= Education in Equatorial Guinea =

Flag for Equatorial Guinea

There have been major strides with Education in Equatorial Guinea over the past ten years, although there is still room for improvement. Among sub-Saharan African countries, Equatorial Guinea has one of the highest literacy rates. According to The World Factbook - Central Intelligence Agency as of 2015, 95.3% of the population age 15 and over can read and write in Equatorial Guinea were respectively literate. Education in Equatorial Guinea is overseen by the Ministry of Education and Science (MEC). Split into four levels, preschool, primary, secondary, and higher education, the Equatorial Guinea's educational system only deems preschool and primary school mandatory. Education in Equatorial Guinea is free and compulsory until the age of 14. Although it has a high GNI per capita, which, as of 2018, was 18,170 international dollars, its educational outcomes fall behind those of the rest of West and Central Africa. In 1993, the gross primary enrollment rate was 149.7 percent, and the net primary enrollment rate was 83.4 percent. Late entry into the school system and high dropout rates are common, and girls are more likely than boys to drop out of school. As of 2015, the net enrollment rates for each education level are as follows: 42 percent for preschool, between 60 percent and 86 percent for primary school, and 43.6 percent for secondary school. UNESCO has cited several issues with the current educational system, including poor nutrition, low quality of teachers, and lack of adequate facilities.

== History ==
During the period of colonization, Equatorial Guinea's educational system was mostly controlled by Catholic missionary groups, in particular the Claretians. Schools run by the Spanish government encouraged the use of the Spanish language to communicate. During this period, school attendance was above 90%, which was one of the highest attendance rates on the continent. Upon independence, Equatorial Guinea also had one of the highest literacy rates on the continent. However, the educational system quickly deteriorated because there were fewer funds available. In addition to the lack of funding, the educational system suffered because President Macías viewed the Catholic church as a rival for power and as a symbol of Spanish imperialism. He made Catholic activities illegal in 1978 and closed down Catholic schools. As Teodoro Obiang Nguema Mbasogo took over the presidency, the education system stabilized. He placed a higher emphasis on the system by creating new schools and rehabilitating old ones. Although the country's income rose after the discovery of oil deposits in the 1990s, Equatorial Guinea's budget still only allocated about 2-3 percent to health and education. This figure stands far below the Sub-Saharan average of 16% of government budget. The current education system is still quite new, as a 2007 law deemed education fundamental for all citizens and the country began to follow international standards.

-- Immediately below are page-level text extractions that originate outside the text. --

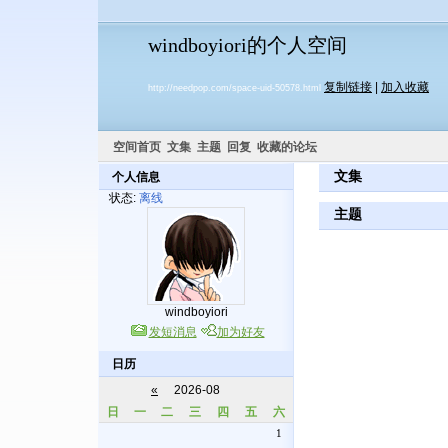
windboyiori的个人空间
复制链接
|
加入收藏
http://needpop.com/space-uid-50578.html
空间首页
文集
主题
回复
收藏的论坛
文集
个人信息
状态:
离线
主题
windboyiori
发短消息
加为好友
日历
«
2026-08
日
一
二
三
四
五
六
1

== Primary and Secondary Education ==

The quality of schooling is low, along with poor outcomes. More than seventy percent of first grade students were classified as Low Achievement in 2011. Additionally, it is hard to track outcomes, as there are no national assessments. The poor quality of schooling can be attributed to low teacher qualification levels, poor physical conditions, and lack of access to materials. There is also a high rate of grade repetition and dropout, as well as a lack of effective monitoring.

Primary school is considered mandatory and is free of charge. Primary school enrollment has fallen over the past 30 years, with a peak of 177.582 percent gross enrollment in 1984 to the current gross enrollment rate of 61.775 percent. Nearly 45 percent of students drop out of primary school. At the primary school level, enrollment is relatively equal across different income quintiles. Upon completion of the primary level, students take a test to receive the Certification of Primary Studies, which determines whether a student should continue to the secondary level or opt for professional training.

Secondary education is voluntary, covering six years. The majority of Equatoguineans do not receive secondary education. Access is much lower, and inequalities are evident, as the richest quintile is enrolled at four times the rate of the poorest. Currently, the Program for Education Development in Equatorial Guinea (PRODEGE), funded by President Obiang, Trident Energy, and Kosmos Energy, is focused on improving the education of secondary students. This is part of the second phase of its ten-year plan.

== Higher Education ==
Equatorial Guinea has placed a much larger emphasis on the funding of higher education than on the funding for primary and secondary schooling. In fact, the amount spent on higher education is fifty times that of primary education. Facilities for Equatorial Guinea's higher education are largely assisted by the Spanish National University of Distant Education. Equatorial Guinea's government boasts that more than 500,000 students received scholarships to study at universities, participate in professional training programs, and participate in technical training programs abroad over the past forty years. In order to be able to attend a university program, students must take a selectivity test. The National University of Equatorial Guinea is the primary institute of higher learning. The adult literacy rate for 2014 was estimated at 95 percent, with 98 percent for youth 15-24 year old, the highest in sub-saharan Africa.